With transparent machine learning tool, engineers accelerate polymer discovery


Machine learning can be a powerful tool for discovering and designing new polymers, according to new research from the UW–Madison College of Engineering. Photo illustration by Xin (Zoe) Zou/UW–Madison College of Engineering


Using the power of prediction, University of Wisconsin–Madison mechanical engineers have quickly discovered several promising high-performance polymers out of a field of 8 million candidates.

The aerospace, automobile and electronics industries use these polymers, known as polyimides, for a wide variety of applications because they have excellent mechanical and thermal properties — including strength, stiffness and heat resistance.

Right now, there’s a limited number of existing polyimides because the process of designing them is costly and time-consuming.

However, with their data-driven design framework, the UW­–Madison engineers leverage machine learning predictions and molecular dynamics simulations to dramatically speed up the discovery of new polyimides with even better properties.

The team detailed its approach in a paper published this month in the Chemical Engineering Journal.
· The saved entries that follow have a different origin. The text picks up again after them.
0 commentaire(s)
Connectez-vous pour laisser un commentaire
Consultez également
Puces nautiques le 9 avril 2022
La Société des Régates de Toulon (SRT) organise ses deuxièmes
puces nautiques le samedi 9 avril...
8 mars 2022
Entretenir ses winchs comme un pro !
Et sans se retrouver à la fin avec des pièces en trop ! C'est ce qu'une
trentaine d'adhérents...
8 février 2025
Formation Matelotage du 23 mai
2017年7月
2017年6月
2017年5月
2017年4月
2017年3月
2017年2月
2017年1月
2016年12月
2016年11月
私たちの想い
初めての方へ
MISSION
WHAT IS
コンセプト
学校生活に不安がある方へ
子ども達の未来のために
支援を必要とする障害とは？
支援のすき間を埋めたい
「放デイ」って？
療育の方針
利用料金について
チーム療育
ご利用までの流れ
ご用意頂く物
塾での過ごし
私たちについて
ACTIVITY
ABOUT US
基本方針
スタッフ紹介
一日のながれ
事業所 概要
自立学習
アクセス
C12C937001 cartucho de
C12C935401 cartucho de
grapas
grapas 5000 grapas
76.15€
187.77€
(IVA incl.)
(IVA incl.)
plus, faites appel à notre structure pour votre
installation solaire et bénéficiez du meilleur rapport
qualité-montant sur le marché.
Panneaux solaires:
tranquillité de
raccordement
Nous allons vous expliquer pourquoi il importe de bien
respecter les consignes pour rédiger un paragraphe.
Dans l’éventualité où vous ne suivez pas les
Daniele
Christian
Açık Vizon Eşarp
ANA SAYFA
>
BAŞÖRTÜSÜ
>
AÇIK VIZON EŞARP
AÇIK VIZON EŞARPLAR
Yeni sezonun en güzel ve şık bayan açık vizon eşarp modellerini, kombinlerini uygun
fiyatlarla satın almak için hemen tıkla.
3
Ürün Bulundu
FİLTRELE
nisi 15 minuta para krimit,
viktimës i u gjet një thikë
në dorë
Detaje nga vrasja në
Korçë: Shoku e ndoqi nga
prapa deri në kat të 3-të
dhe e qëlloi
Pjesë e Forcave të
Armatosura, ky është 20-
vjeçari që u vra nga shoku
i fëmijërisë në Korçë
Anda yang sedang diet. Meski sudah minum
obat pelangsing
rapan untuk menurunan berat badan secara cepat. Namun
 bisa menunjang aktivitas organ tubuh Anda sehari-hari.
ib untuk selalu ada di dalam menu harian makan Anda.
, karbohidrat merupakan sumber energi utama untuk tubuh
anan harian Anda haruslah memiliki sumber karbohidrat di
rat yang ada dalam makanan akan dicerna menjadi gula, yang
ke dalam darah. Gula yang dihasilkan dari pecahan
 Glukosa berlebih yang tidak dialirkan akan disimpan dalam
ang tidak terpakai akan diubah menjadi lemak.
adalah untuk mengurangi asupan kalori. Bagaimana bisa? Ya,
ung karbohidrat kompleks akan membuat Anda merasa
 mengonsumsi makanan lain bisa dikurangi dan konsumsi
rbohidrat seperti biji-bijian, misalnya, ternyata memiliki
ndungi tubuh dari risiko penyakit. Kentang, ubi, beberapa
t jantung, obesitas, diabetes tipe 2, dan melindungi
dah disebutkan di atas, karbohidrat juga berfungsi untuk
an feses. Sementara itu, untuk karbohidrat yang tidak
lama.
“Our findings have broad implications for the field of materials science and will inspire further research in the development of advanced data-driven techniques for materials discovery,” says Ying Li, an associate professor of mechanical engineering at UW–Madison who led the research. “Our design strategy is much more efficient compared to the conventional trial-and-error process and can also be applied to the molecular design of other polymeric materials.”